• **TASK GOAL**:
Word for word, repeat the data; no picture should appear in the result.

** THE INPUT follows **

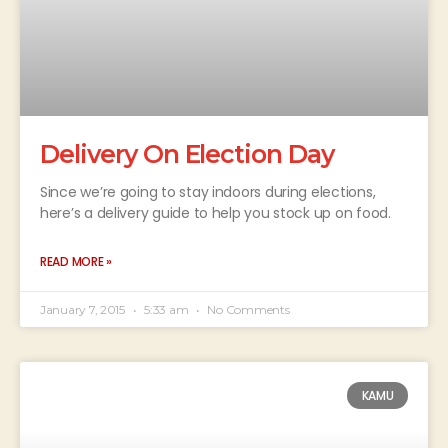
Delivery On Election Day
Since we’re going to stay indoors during elections,
here’s a delivery guide to help you stock up on food.
READ MORE »
January 7, 2015
5:33 am
No Comments
KAMU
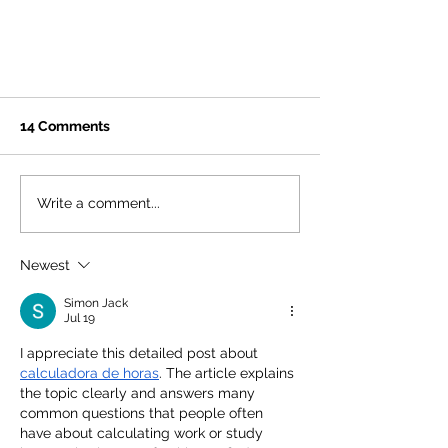
14 Comments
Write a comment...
Newest
Urban Cookies Bakeshop #2
Coming Fall 2023!
Simon Jack
Jul 19
I appreciate this detailed post about 
calculadora de horas
. The article explains 
the topic clearly and answers many 
common questions that people often 
have about calculating work or study 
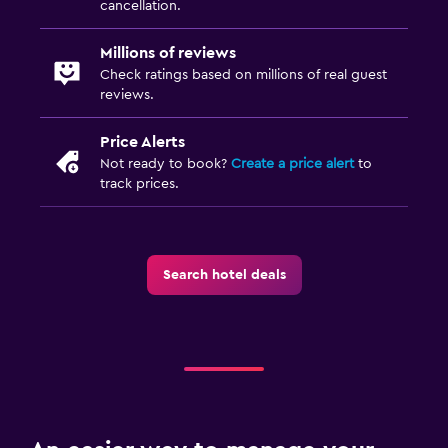
cancellation.
Millions of reviews
Check ratings based on millions of real guest
reviews.
Price Alerts
Not ready to book?
Create a price alert
to
track prices.
Search hotel deals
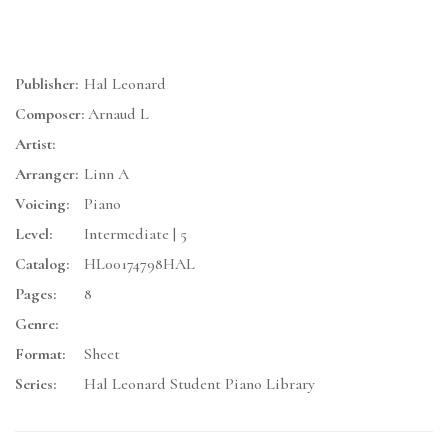
Publisher:
Hal Leonard
Composer:
Arnaud L
Artist:
Arranger:
Linn A
Voicing:
Piano
Level:
Intermediate | 5
Catalog:
HL00174798HAL
Pages:
8
Genre:
Format:
Sheet
Series:
Hal Leonard Student Piano Library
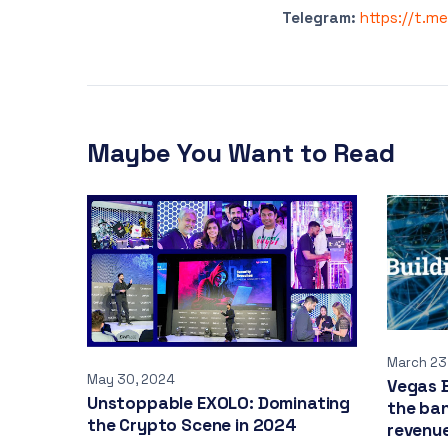
Telegram:
https://t.m
Maybe You Want to Read
March 23
May 30, 2024
Vegas B
Unstoppable EXOLO: Dominating
the ban
the Crypto Scene in 2024
revenue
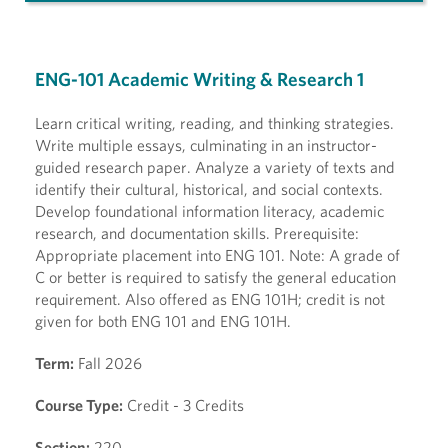
ENG-101 Academic Writing & Research 1
Learn critical writing, reading, and thinking strategies.
Write multiple essays, culminating in an instructor-
guided research paper. Analyze a variety of texts and
identify their cultural, historical, and social contexts.
Develop foundational information literacy, academic
research, and documentation skills. Prerequisite:
Appropriate placement into ENG 101. Note: A grade of
C or better is required to satisfy the general education
requirement. Also offered as ENG 101H; credit is not
given for both ENG 101 and ENG 101H.
Term:
Fall 2026
Course Type:
Credit - 3 Credits
Section:
220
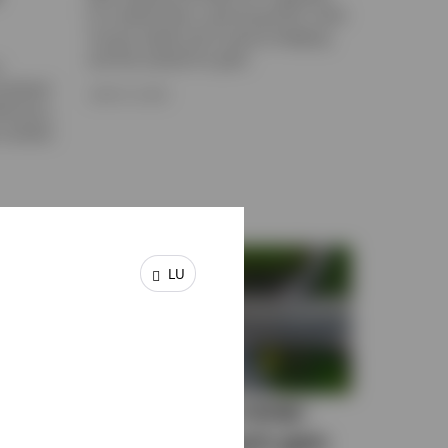
for market flows, upcoming IPOs, fixed
income yields and currency hedging,
and the outlook for gold.
n
rrelated
JUNE 15, 2026
ficiency.
e markets
LU
of
When does a swap-
ion
based approach gain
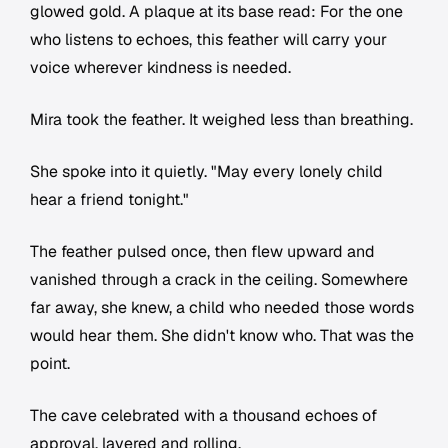
glowed gold. A plaque at its base read: For the one
who listens to echoes, this feather will carry your
voice wherever kindness is needed.
Mira took the feather. It weighed less than breathing.
She spoke into it quietly. "May every lonely child
hear a friend tonight."
The feather pulsed once, then flew upward and
vanished through a crack in the ceiling. Somewhere
far away, she knew, a child who needed those words
would hear them. She didn't know who. That was the
point.
The cave celebrated with a thousand echoes of
approval, layered and rolling.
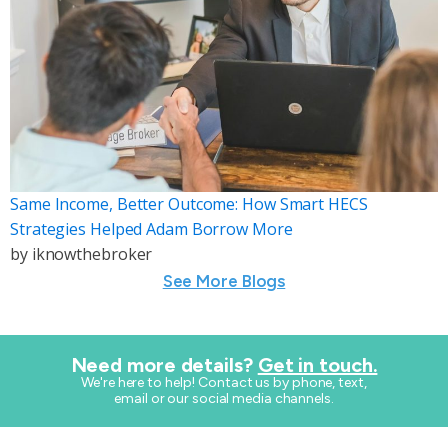
Same Income, Better Outcome: How Smart HECS
Strategies Helped Adam Borrow More
by
iknowthebroker
See More Blogs
Need more details?
Get in touch.
​We're here to help! Contact us by phone, text,
email or our social media channels.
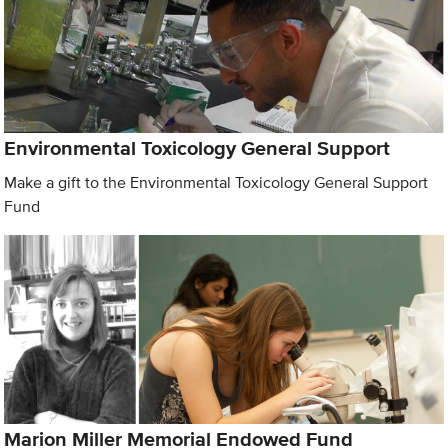
Environmental Toxicology General Support
Make a gift to the Environmental Toxicology General Support
Fund
Marion Miller Memorial Endowed Fund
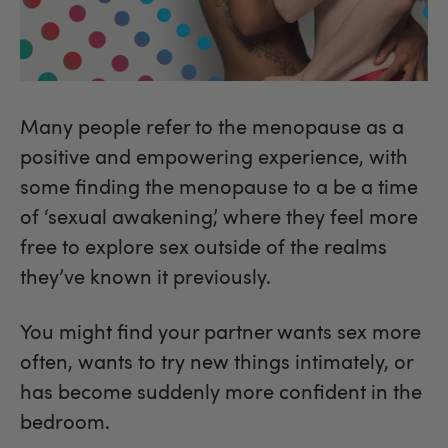
Many people refer to the menopause as a
positive and empowering experience, with
some finding the menopause to a be a time
of ‘sexual awakening’, where they feel more
free to explore sex outside of the realms
they’ve known it previously.
You might find your partner wants sex more
often, wants to try new things intimately, or
has become suddenly more confident in the
bedroom.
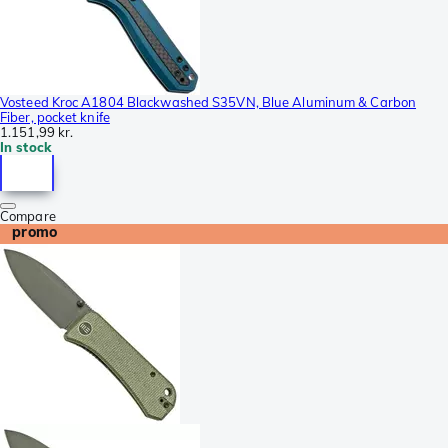
Vosteed Kroc A1804 Blackwashed S35VN, Blue Aluminum & Carbon
Fiber, pocket knife
1.151,99 kr.
In stock
Compare
promo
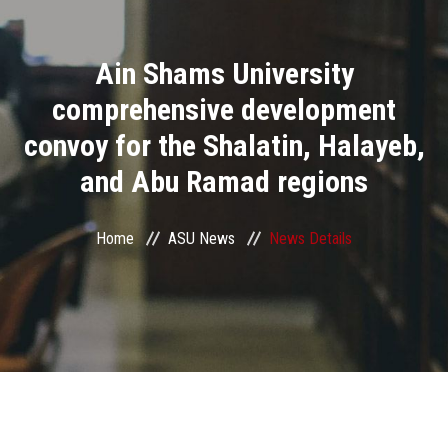
Divisions
Ain Shams University
Academics
comprehensive development
Research
convoy for the Shalatin, Halayeb,
and Abu Ramad regions
Health Care
Centers and Units
Home
ASU News
News Details
ASU Smart Systems
ASU Media
Contact Us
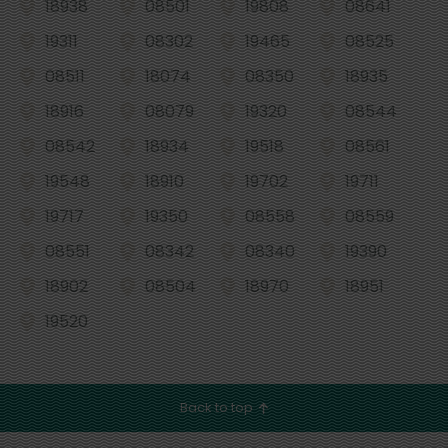
18938
08501
19808
08641
19311
08302
19465
08525
08511
18074
08350
18935
18916
08079
19320
08544
08542
18934
19518
08561
19548
18910
19702
19711
19717
19350
08558
08559
08551
08342
08340
19390
18902
08504
18970
18951
19520
Back to top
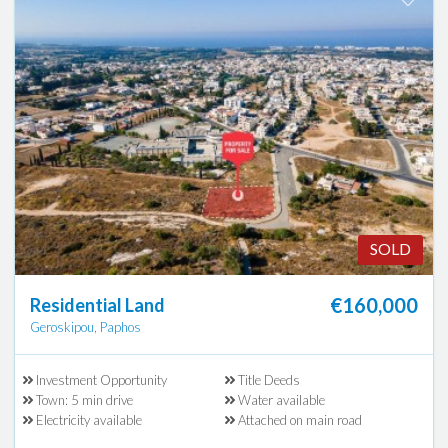
SOLD
€160,000
Residential Land
Geroskipou, Paphos
Investment Opportunity
Title Deeds
Town: 5 min drive
Water available
Electricity available
Attached on main road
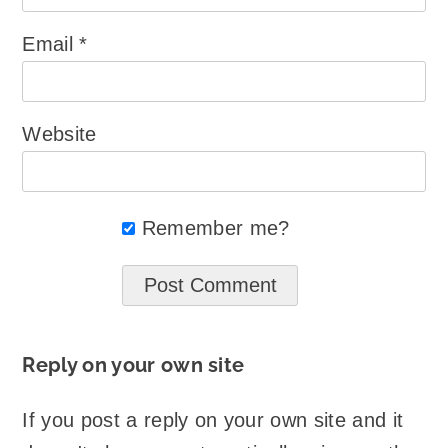
Email
*
Website
Remember me?
Reply on your own site
If you post a reply on your own site and it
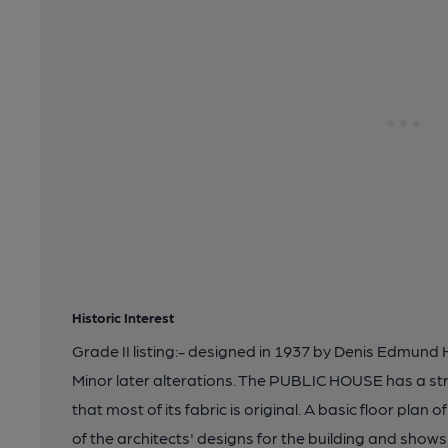
Historic Interest
Grade II listing:- designed in 1937 by Denis Edmun
Minor later alterations. The PUBLIC HOUSE has a stro
that most of its fabric is original. A basic floor plan
of the architects' designs for the building and show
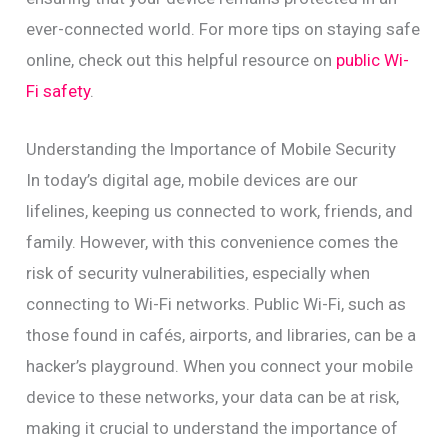
ever-connected world. For more tips on staying safe
online, check out this helpful resource on
public Wi-
Fi safety
.
Understanding the Importance of Mobile Security
In today’s digital age, mobile devices are our
lifelines, keeping us connected to work, friends, and
family. However, with this convenience comes the
risk of security vulnerabilities, especially when
connecting to Wi-Fi networks. Public Wi-Fi, such as
those found in cafés, airports, and libraries, can be a
hacker’s playground. When you connect your mobile
device to these networks, your data can be at risk,
making it crucial to understand the importance of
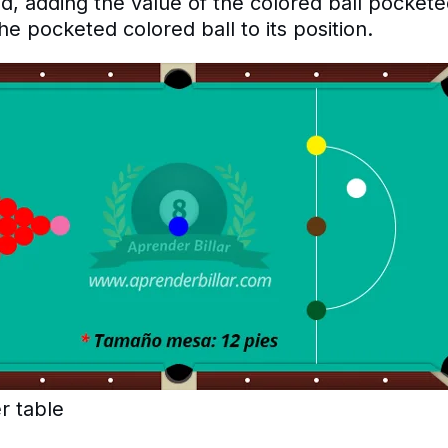
, adding the value of the colored ball pockete
he pocketed colored ball to its position.
r table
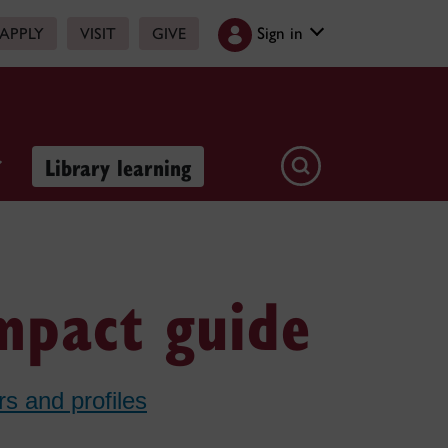
Sign in
APPLY
VISIT
GIVE
Library learning
impact guide
rs and profiles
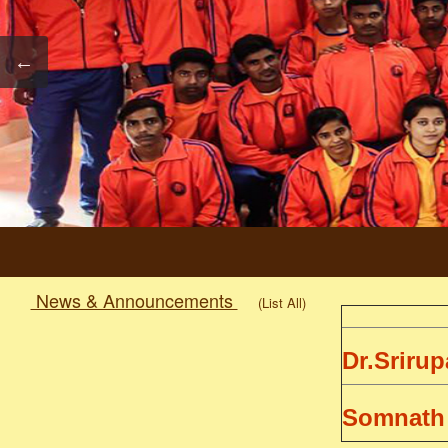
News & Announcements
(List All)
Dr.Sriru
Somnath
1st Semester Examination Schedule 2020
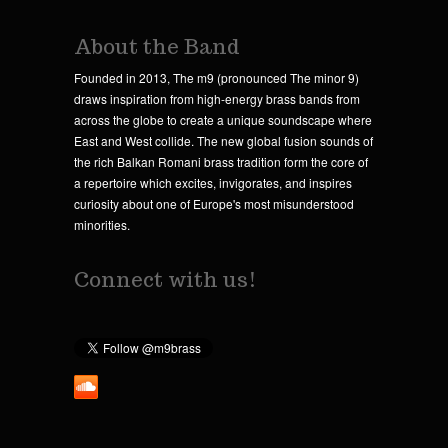
About the Band
Founded in 2013, The m9 (pronounced The minor 9)
draws inspiration from high-energy brass bands from
across the globe to create a unique soundscape where
East and West collide. The new global fusion sounds of
the rich Balkan Romani brass tradition form the core of
a repertoire which excites, invigorates, and inspires
curiosity about one of Europe's most misunderstood
minorities.
Connect with us!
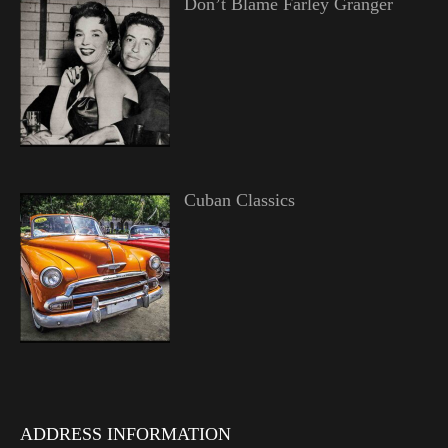
Don’t Blame Farley Granger
Cuban Classics
ADDRESS INFORMATION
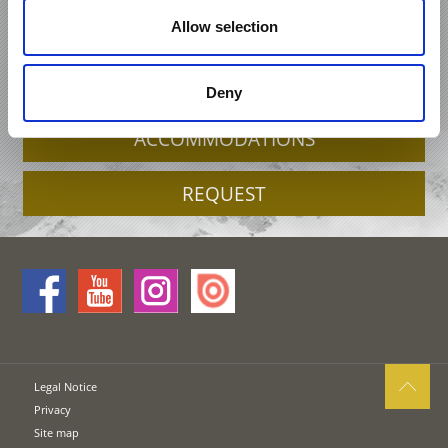
HOLIDAY IN KASTELBELL-TSCHARS /
Allow selection
CASTELBELLO-CIARDES
OFFERS
Deny
ACCOMMODATIONS
REQUEST
Legal Notice
Privacy
Site map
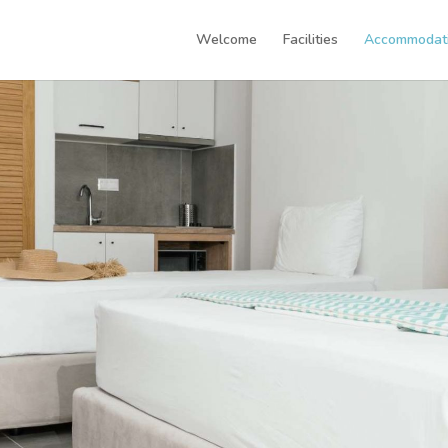
Welcome
Facilities
Accommodat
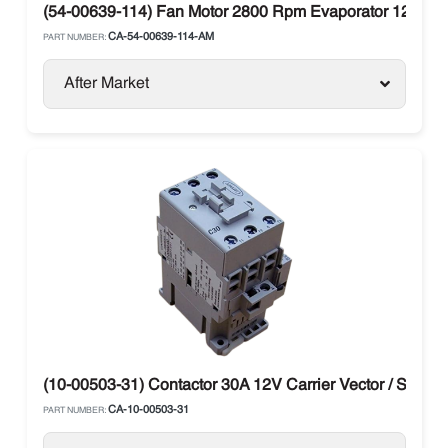
(54-00639-114) Fan Motor 2800 Rpm Evaporator 12V Car
CA-54-00639-114-AM
PART NUMBER:
After Market
(10-00503-31) Contactor 30A 12V Carrier Vector / Supra
CA-10-00503-31
PART NUMBER:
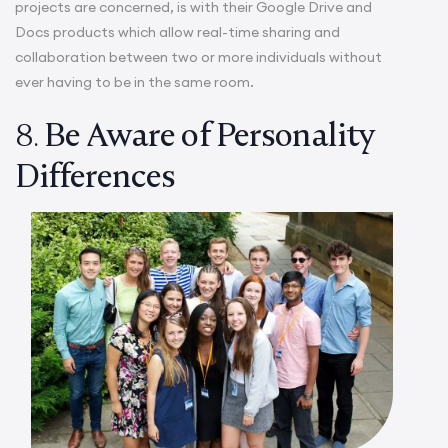
projects are concerned, is with their Google Drive and
Docs products which allow real-time sharing and
collaboration between two or more individuals without
ever having to be in the same room.
8.
Be Aware of Personality
Differences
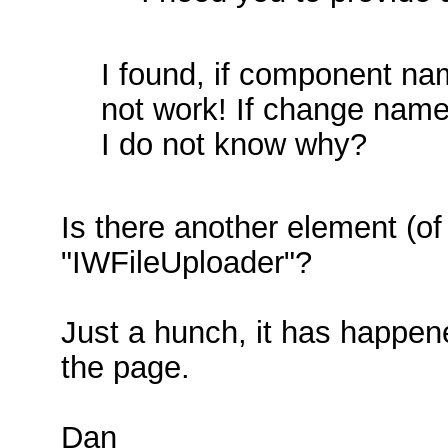
I found, if component n
not work! If change nam
I do not know why?
Is there another element (o
"IWFileUploader"?
Just a hunch, it has happen
the page.
Dan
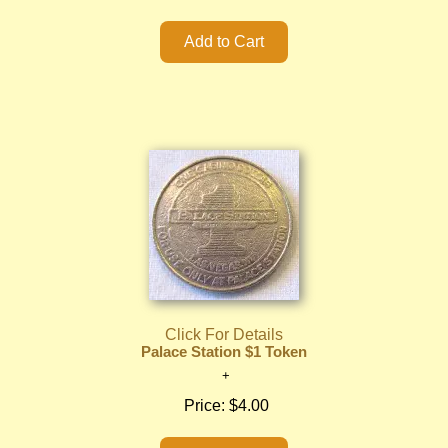
Click For Details
Palace Station $1 Token
Price:
$4.00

** End of THE INPUT **

• **WRITTEN ANSWER**:
Delivery On Election Day
Since we’re going to stay indoors during elections,
here’s a delivery guide to help you stock up on food.
READ MORE »
January 7, 2015
5:33 am
No Comments
KAMU
14 Comments
Write a comment...
Newest
Urban Cookies Bakeshop #2
Coming Fall 2023!
Simon Jack
Jul 19
I appreciate this detailed post about 
calculadora de horas
. The article explains 
the topic clearly and answers many 
common questions that people often 
have about calculating work or study 
cancellation.
Millions of reviews
Check ratings based on millions of real guest
reviews.
Price Alerts
Not ready to book?
Create a price alert
to
track prices.
Search hotel deals
Publisher:
Hal Leonard
Composer:
Arnaud L
Artist:
Arranger:
Linn A
Voicing:
Piano
Level:
Intermediate | 5
Catalog:
HL00174798HAL
Pages:
8
Genre:
Format:
Sheet
Series:
Hal Leonard Student Piano Library
Telegram:
https://t.m
Maybe You Want to Read
March 23
May 30, 2024
Vegas B
Unstoppable EXOLO: Dominating
the ban
the Crypto Scene in 2024
revenue
ENG-101 Academic Writing & Research 1
Learn critical writing, reading, and thinking strategies.
Write multiple essays, culminating in an instructor-
guided research paper. Analyze a variety of texts and
identify their cultural, historical, and social contexts.
Develop foundational information literacy, academic
research, and documentation skills. Prerequisite:
Appropriate placement into ENG 101. Note: A grade of
C or better is required to satisfy the general education
requirement. Also offered as ENG 101H; credit is not
given for both ENG 101 and ENG 101H.
Term:
Fall 2026
Course Type:
Credit - 3 Credits
Section:
220
for market flows, upcoming IPOs, fixed
income yields and currency hedging,
and the outlook for gold.
n
rrelated
JUNE 15, 2026
ficiency.
e markets
LU
of
When does a swap-
ion
based approach gain
glowed gold. A plaque at its base read: For the one
who listens to echoes, this feather will carry your
voice wherever kindness is needed.
Mira took the feather. It weighed less than breathing.
She spoke into it quietly. "May every lonely child
hear a friend tonight."
The feather pulsed once, then flew upward and
vanished through a crack in the ceiling. Somewhere
far away, she knew, a child who needed those words
would hear them. She didn't know who. That was the
point.
The cave celebrated with a thousand echoes of
approval, layered and rolling.
Same Income, Better Outcome: How Smart HECS
Strategies Helped Adam Borrow More
by
iknowthebroker
See More Blogs
Need more details?
Get in touch.
​We're here to help! Contact us by phone, text,
email or our social media channels.
Environmental Toxicology General Support
Make a gift to the Environmental Toxicology General Support
Fund
Marion Miller Memorial Endowed Fund
Many people refer to the menopause as a
positive and empowering experience, with
some finding the menopause to a be a time
of ‘sexual awakening’, where they feel more
free to explore sex outside of the realms
they’ve known it previously.
You might find your partner wants sex more
often, wants to try new things intimately, or
has become suddenly more confident in the
bedroom.
Vosteed Kroc A1804 Blackwashed S35VN, Blue Aluminum & Carbon
Fiber, pocket knife
1.151,99 kr.
In stock
Compare
promo
Divisions
Ain Shams University
Academics
comprehensive development
Research
convoy for the Shalatin, Halayeb,
and Abu Ramad regions
Health Care
Centers and Units
Home
ASU News
News Details
ASU Smart Systems
ASU Media
Contact Us
18938
08501
19808
08641
19311
08302
19465
08525
08511
18074
08350
18935
18916
08079
19320
08544
08542
18934
19518
08561
19548
18910
19702
19711
19717
19350
08558
08559
08551
08342
08340
19390
18902
08504
18970
18951
19520
Back to top
SOLD
€160,000
Residential Land
Geroskipou, Paphos
Investment Opportunity
Title Deeds
Town: 5 min drive
Water available
Electricity available
Attached on main road
Email
*
Website
Remember me?
Reply on your own site
If you post a reply on your own site and it
Historic Interest
Grade II listing:- designed in 1937 by Denis Edmun
Minor later alterations. The PUBLIC HOUSE has a stro
that most of its fabric is original. A basic floor plan
of the architects' designs for the building and show
ever-connected world. For more tips on staying safe
online, check out this helpful resource on
public Wi-
Fi safety
.
Understanding the Importance of Mobile Security
In today’s digital age, mobile devices are our
lifelines, keeping us connected to work, friends, and
family. However, with this convenience comes the
risk of security vulnerabilities, especially when
connecting to Wi-Fi networks. Public Wi-Fi, such as
those found in cafés, airports, and libraries, can be a
hacker’s playground. When you connect your mobile
device to these networks, your data can be at risk,
making it crucial to understand the importance of
, adding the value of the colored ball pockete
he pocketed colored ball to its position.
r table
Sign in
APPLY
VISIT
GIVE
Library learning
impact guide
rs and profiles
News & Announcements
(List All)
Dr.Sriru
Somnath
1st Semester Examination Schedule 2020
About the Band
Founded in 2013, The m9 (pronounced The minor 9)
draws inspiration from high-energy brass bands from
across the globe to create a unique soundscape where
East and West collide. The new global fusion sounds of
the rich Balkan Romani brass tradition form the core of
a repertoire which excites, invigorates, and inspires
curiosity about one of Europe's most misunderstood
minorities.
Connect with us!
Don’t Blame Farley Granger
Cuban Classics
ADDRESS INFORMATION
HOLIDAY IN KASTELBELL-TSCHARS /
Allow selection
CASTELBELLO-CIARDES
OFFERS
Deny
ACCOMMODATIONS
REQUEST
Legal Notice
Privacy
Site map
Welcome
Facilities
Accommodat
(54-00639-114) Fan Motor 2800 Rpm Evaporator 12V Car
CA-54-00639-114-AM
PART NUMBER:
After Market
(10-00503-31) Contactor 30A 12V Carrier Vector / Supra
CA-10-00503-31
PART NUMBER:
projects are concerned, is with their Google Drive and
Docs products which allow real-time sharing and
collaboration between two or more individuals without
ever having to be in the same room.
8.
Be Aware of Personality
Differences
I found, if component n
not work! If change nam
I do not know why?
Is there another element (o
"IWFileUploader"?
Just a hunch, it has happen
the page.
Dan
Click For Details
Palace Station $1 Token
Price:
$4.00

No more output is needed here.